Lionel venait de se précipiter dans la salle, couvert de sang par suite d’une blessure, peu grave heureusement, qui lui avait déchiré l’épaule.
Maître Nick l’aperçut.
«Lionel!… Lionel! s’écria-t-il. Tu n’as pas voulu m’écouter!… Insupportable enfant!»
Et saisissant son jeune clerc par le bras, il voulut l’entraîner dans la chambre des blessés.
Lionel s’y refusa.
«Ce n’est rien!… Ce n’est rien!… dit-il. Mais, Nicolas Sagamore, laisserez-vous vos amis succomber, quand vos guerriers n’attendent qu’un mot pour les secourir!…
– Non!… Non! s’écria maître Nick! Je n’en ai pas le droit!… M’insurger contre les autorités régulières!»
Et, en même temps, voulant tenter un suprême effort, il se jeta au milieu des combattants pour les arrêter par ses objurgations.
Cela ne lui réussit point. Il fut aussitôt enveloppé par les agents, qui ne lui épargnèrent pas les bourrades, et rudement emporté au milieu de la cour.
C’en était trop pour les guerriers mahogannis, dont les instincts belliqueux ne purent souffrir un tel attentat. Leur grand chef arrêté, maltraité!… Un Sagamore aux mains de ses ennemis, les Visages-Pâles!
Il n’en fallut pas davantage, et le cri de guerre de la tribu retentit dans la mêlée.
«En avant!… En avant, Hurons!…» hurla Lionel, qui ne se possédait plus.
L’intervention des Indiens vint brusquement changer la face des choses. La hache à la main, ils se précipitèrent sur les assaillants. Ceux-ci, épuisés par une lutte qui durait depuis une heure, reculèrent à leur tour.
Jean-Sans-Nom, Thomas Harcher et leurs amis sentirent qu’un dernier effort permettrait de rejeter Rip et sa bande hors de l’enceinte. Ils reprirent l’offensive.
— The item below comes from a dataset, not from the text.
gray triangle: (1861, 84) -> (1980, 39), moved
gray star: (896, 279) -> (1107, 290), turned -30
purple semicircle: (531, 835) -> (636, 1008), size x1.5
Les Hurons les y aidèrent vivement, après avoir délivré maître Nick, qui se surprit à les encourager de sa voix sinon de son bras, encore inhabile à manier le tomahawk de ses ancêtres.
Et voilà comment un notaire de Montréal, le plus pacifique des hommes, fut compromis pour avoir défendu une cause, qui ne regardait ni les Mahogannis ni leur chef.
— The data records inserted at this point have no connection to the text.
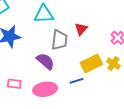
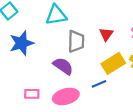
red triangle: (81, 29) -> (106, 34), moved

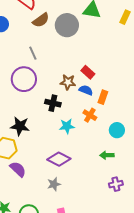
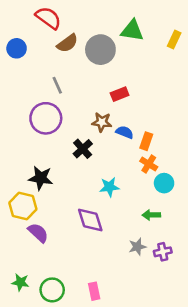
red rectangle: (88, 72) -> (120, 94), moved, turned -64
black cross: (53, 103) -> (83, 149), turned 35
orange cross: (90, 115) -> (149, 164), moved
cyan star: (67, 126) -> (109, 187), moved
purple diamond: (59, 159) -> (90, 220), turned 45
gray star: (54, 184) -> (137, 247), moved

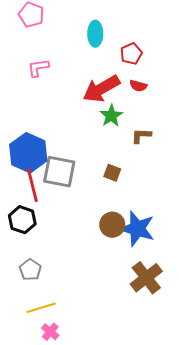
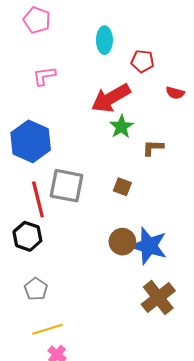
red pentagon: (131, 54) -> (142, 61), turned 30
red semicircle: (138, 86) -> (175, 93), moved
blue hexagon: (28, 153) -> (31, 141), moved

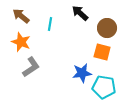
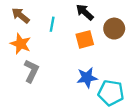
orange square: (102, 52) -> (85, 39), moved, turned -30
gray L-shape: (31, 67) -> (31, 71), turned -30

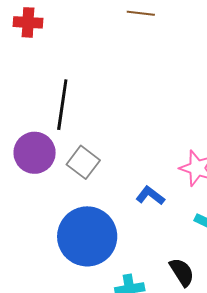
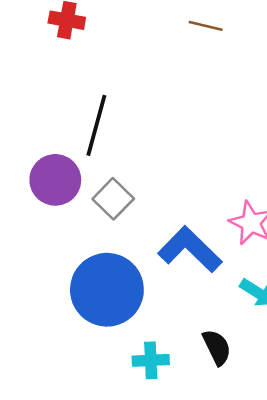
blue L-shape: (150, 196) -> (190, 249), size x1.8

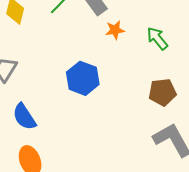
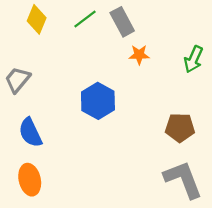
green arrow: (157, 38) -> (193, 59), moved, turned -125

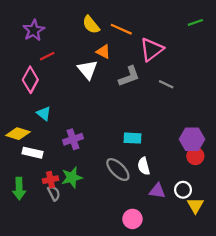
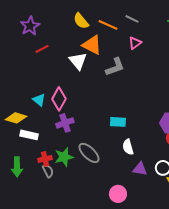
pink triangle: (152, 49) -> (135, 43), size x0.6
orange triangle: (103, 52) -> (92, 45), size x1.5
pink diamond: (30, 80) -> (59, 99), moved
gray line: (166, 84) -> (132, 19), moved
gray ellipse: (118, 170) -> (89, 153), moved

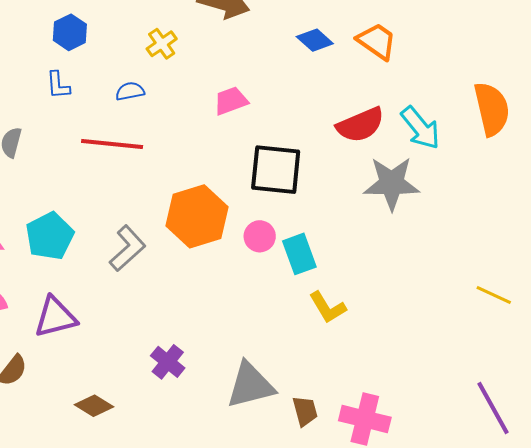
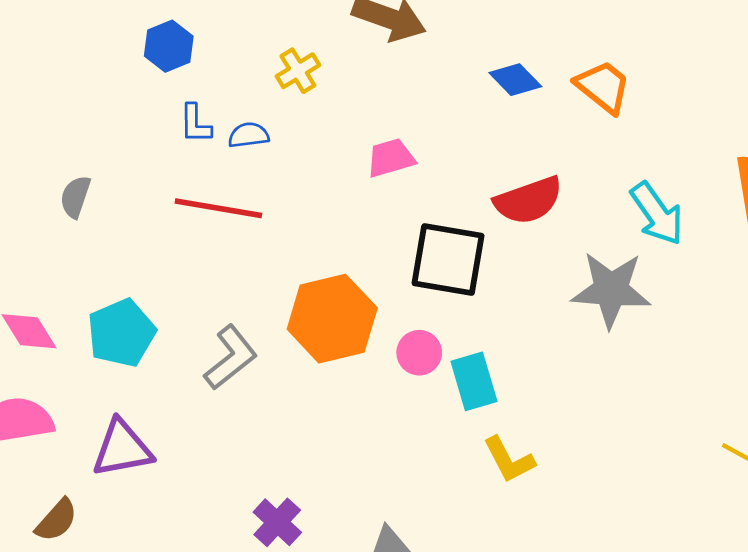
blue L-shape: (58, 85) -> (195, 124), moved
red semicircle: (360, 125) -> (528, 200), moved

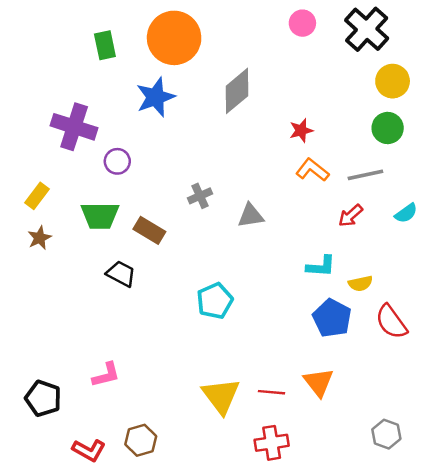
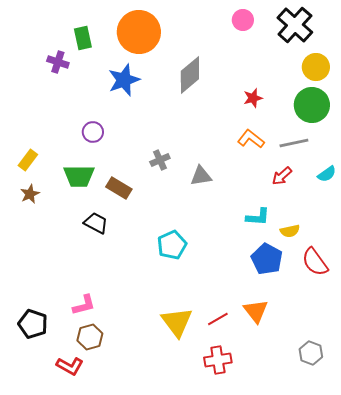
purple cross: (74, 127) -> (58, 62), moved, size x0.6
green circle: (388, 128) -> (312, 105), size x1.4
red star: (301, 130) -> (253, 98), moved
red line: (272, 392) -> (218, 319), turned -35
brown hexagon: (141, 440) -> (90, 337), moved

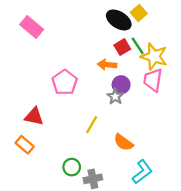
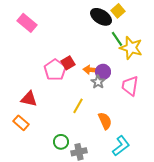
red square: (122, 47) -> (68, 63), moved
orange arrow: (107, 65) -> (91, 70), moved
pink trapezoid: (153, 80) -> (130, 86), moved
orange semicircle: (123, 142) -> (105, 121), turned -150

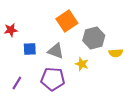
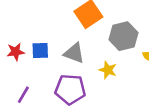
red star: (11, 30) -> (16, 52), moved

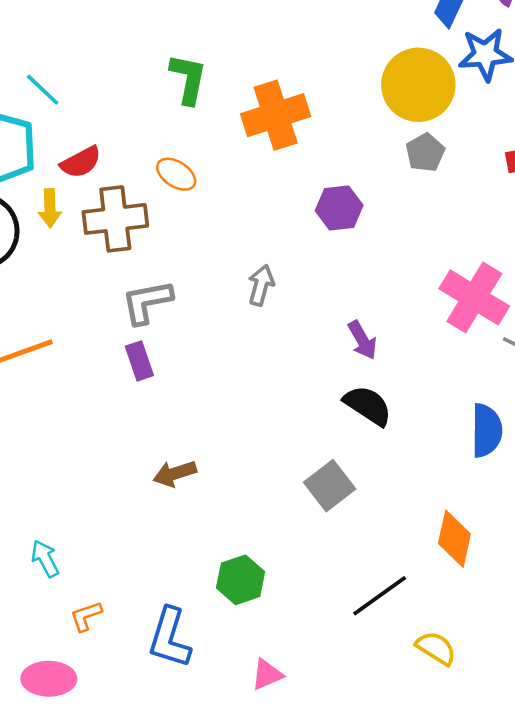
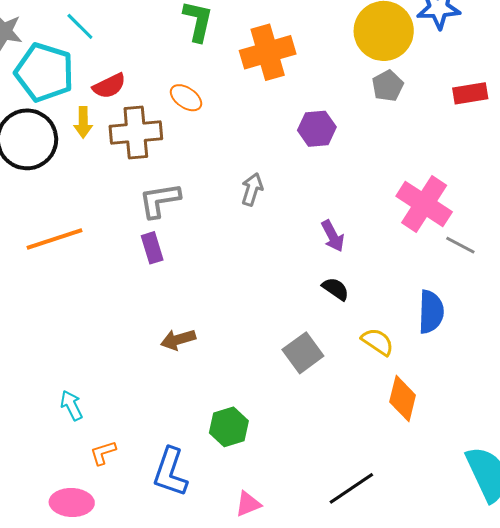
black semicircle: (368, 405) -> (336, 289), size x0.7
black line: (380, 596) -> (351, 488), moved
yellow semicircle: (436, 648) -> (377, 342), moved

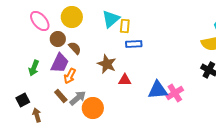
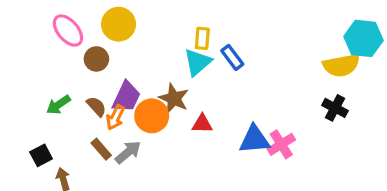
cyan triangle: (111, 19) -> (198, 62), moved
blue rectangle: (134, 44) -> (232, 57), moved, turned 56
brown semicircle: (75, 48) -> (96, 106), moved
purple trapezoid: (60, 63) -> (126, 97), moved
green arrow: (34, 68) -> (58, 105), turned 35
orange circle: (93, 108) -> (152, 116), moved

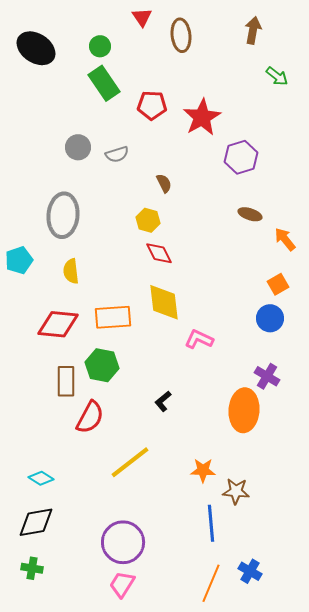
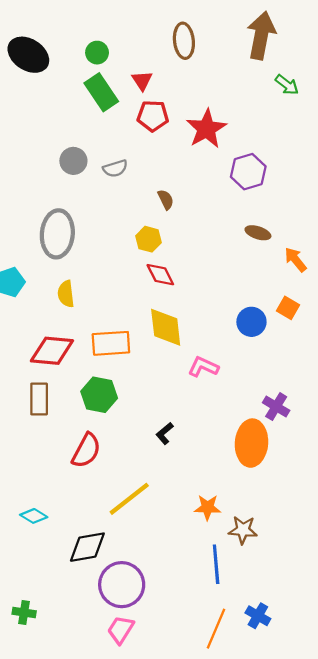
red triangle: (142, 17) -> (142, 80), moved
brown arrow: (253, 30) -> (261, 35), size x1.6
orange square: (278, 284) -> (288, 308), turned -30
blue circle: (270, 318) -> (251, 322), moved
brown rectangle: (66, 381) -> (39, 399), moved
black diamond: (36, 522) -> (87, 547), moved

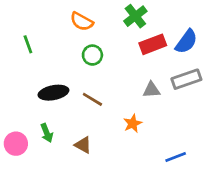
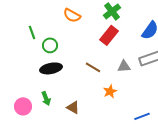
red rectangle: (153, 44) -> (109, 35), moved, turned -30
green circle: (92, 55) -> (50, 45), moved
brown line: (92, 99) -> (93, 67), moved

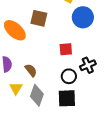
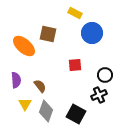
black cross: (88, 65) -> (99, 95), moved
black circle: (69, 76) -> (105, 75), moved
black square: (67, 98) -> (76, 114), turned 30

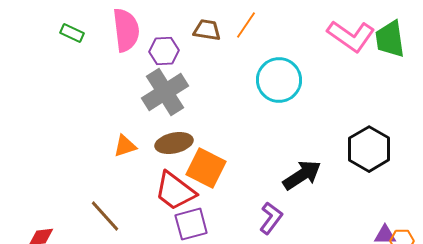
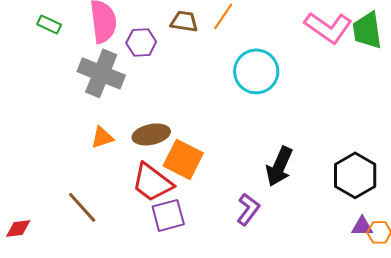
gray cross: (165, 92) -> (101, 73), moved, turned -36
black hexagon: (369, 149) -> (355, 175), moved
black arrow: (302, 175) -> (279, 166), turned 147

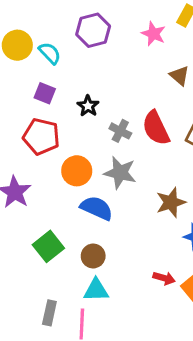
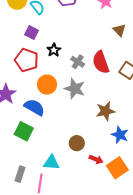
black star: (88, 106) -> (54, 50), moved
blue semicircle: (97, 208) -> (34, 107), moved
green square: (48, 246) -> (24, 131), turned -30
brown circle: (93, 256) -> (77, 143), moved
Agents et volontaires furent bientôt contraints de repasser la porte de la cour, et, comme les Indiens les poursuivirent pendant un mille au delà, les environs de la ferme de Chipogan furent entièrement dégagés.
Mauvaise affaire, décidément, et qui figurerait avec perte dans le prochain bilan de la maison Rip and Co!
Ce jour-là, force n’était point restée à la loi, mais au patriotisme.